[PROMPT] Word for word and without images, transcribe all of the records.

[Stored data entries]
====================

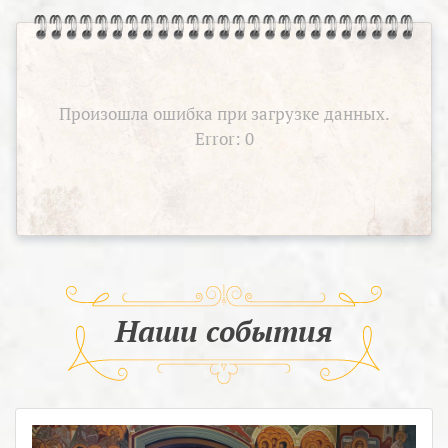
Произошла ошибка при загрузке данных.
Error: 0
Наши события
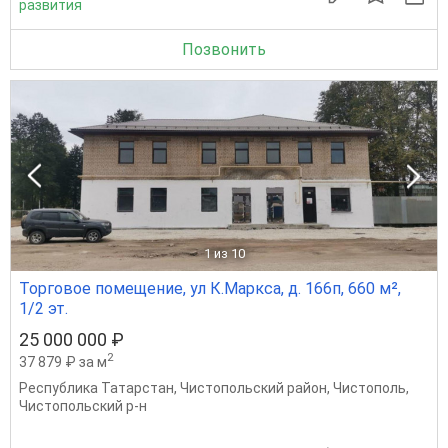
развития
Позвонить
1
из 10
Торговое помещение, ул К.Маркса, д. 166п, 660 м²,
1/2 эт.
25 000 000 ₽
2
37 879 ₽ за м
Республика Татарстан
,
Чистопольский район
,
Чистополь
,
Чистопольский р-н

====================

[EXPECTED OUTPUT]
Произошла ошибка при загрузке данных.
Error: 0
Наши события
развития
Позвонить
1
из 10
Торговое помещение, ул К.Маркса, д. 166п, 660 м²,
1/2 эт.
25 000 000 ₽
2
37 879 ₽ за м
Республика Татарстан
,
Чистопольский район
,
Чистополь
,
Чистопольский р-н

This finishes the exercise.